Roseate Spoonbills on Big Slough

Roseate Spoonbills on Big Slough
Roseate Spoonbills on Big Slough

Sunday, March 24, 2019

A Visit to Zapata Falls

March 17, 2017

From my arrival, I've had been really busy, helping first with judging a regional science fair, then with preparations for and working during the Crane Festival.  I looked forward to a few days off and started thinking about where I'd go.

I decided on a visit to Zapata Falls, one of the hidden gems of Colorado that is on the way to Great Sand Dunes National Park.

It was a beautiful early spring day, albeit with lots of remaining snow on the ground.

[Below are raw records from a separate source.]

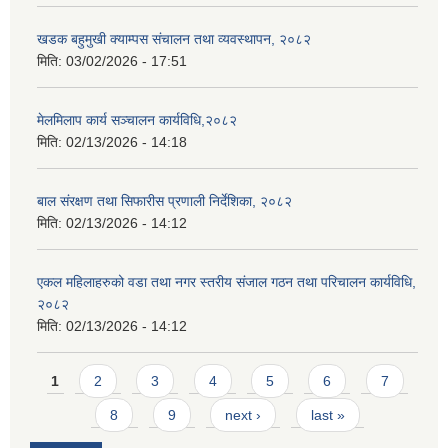
खडक बहुमुखी क्याम्पस संचालन तथा व्यवस्थापन, २०८२
मिति:
03/02/2026 - 17:51
मेलमिलाप कार्य सञ्चालन कार्यविधि,२०८२
मिति:
02/13/2026 - 14:18
बाल संरक्षण तथा सिफारीस प्रणाली निर्देशिका, २०८२
मिति:
02/13/2026 - 14:12
एकल महिलाहरुको वडा तथा नगर स्तरीय संजाल गठन तथा परिचालन कार्यविधि,
२०८२
मिति:
02/13/2026 - 14:12
Pages
1
2
3
4
5
6
7
8
9
next ›
last »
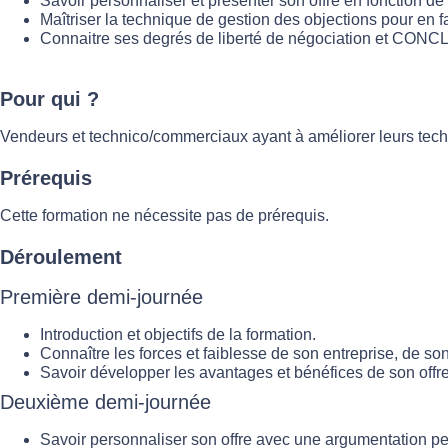
Savoir personnaliser et présenter son offre en fonction de 
Maîtriser la technique de gestion des objections pour en 
Connaitre ses degrés de liberté de négociation et CON
Pour qui
?
Vendeurs et technico/commerciaux ayant à améliorer leurs techn
Prérequis
Cette formation ne nécessite pas de prérequis.
Déroulement
Première demi-journée
Introduction et objectifs de la formation.
Connaître les forces et faiblesse de son entreprise, de son
Savoir développer les avantages et bénéfices de son offre
Deuxième demi-journée
Savoir personnaliser son offre avec une argumentation per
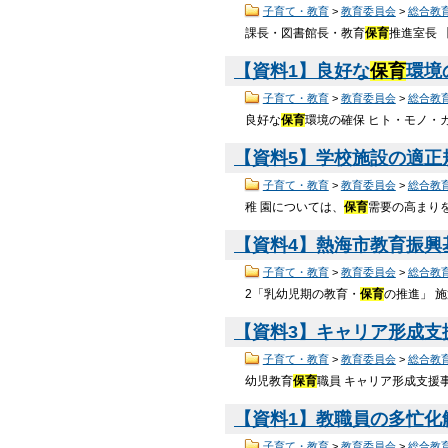
子育て・教育
>
教育委員会
>
総合教
課長・図書館長・教育
保育
推進室長 
【資料1】良好な
保育
環境の
子育て・教育
>
教育委員会
>
総合教
良好な
保育
環境の確保 ヒト・モノ・カネ
【資料5】学校施設の適正規
子育て・教育
>
教育委員会
>
総合教
稚 園については、
保育
需要の高まり
【資料4】熱海市教育振興基
子育て・教育
>
教育委員会
>
総合教
2「乳幼児期の教育・
保育
の推進」 
【資料3】キャリア形成支援事
子育て・教育
>
教育委員会
>
総合教
幼児教育
保育
職員 キャリア形成支援事
【資料1】教職員の多忙化解消
子育て・教育
>
教育委員会
>
総合教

I enjoyed the hour's drive and especially enjoyed the slow climb up the side of Blanca mountain with more and more of the San Luis Valley coming into sight and long views across to the San Dunes. The road had been plowed, but it is extremely rocky and can only be driven very slowly. It took about twenty minutes to reach the parking lot.  I gathered up my camera and hiking sticks and put on heavy coat for the first time in several years - I had left my other jackets in my work van- and started out.  The trail continues a little up hill, but is still easy and only eight tenths of a mile long. I stopped to take
pictures a few times before I saw the clef in the rocks that allows for the waterfall.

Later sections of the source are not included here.